- _PROBLEM TO SOLVE_
When you reach the line containing "ID: 559253 | mies", repeat it and every line after it exactly, stopping only at the end of the listing.

- _MATERIAL PROVIDED_
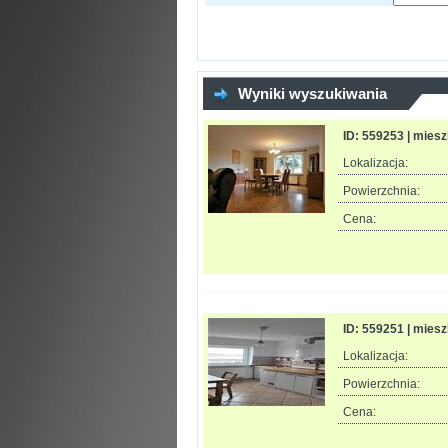
Wyniki wyszukiwania
ID: 559253 | mies
Lokalizacja:
Powierzchnia:
Cena:
ID: 559251 | mies
Lokalizacja:
Powierzchnia:
Cena:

- _WRITTEN RESPONSE_
ID: 559253 | mies
Lokalizacja:
Powierzchnia:
Cena:
ID: 559251 | mies
Lokalizacja:
Powierzchnia:
Cena:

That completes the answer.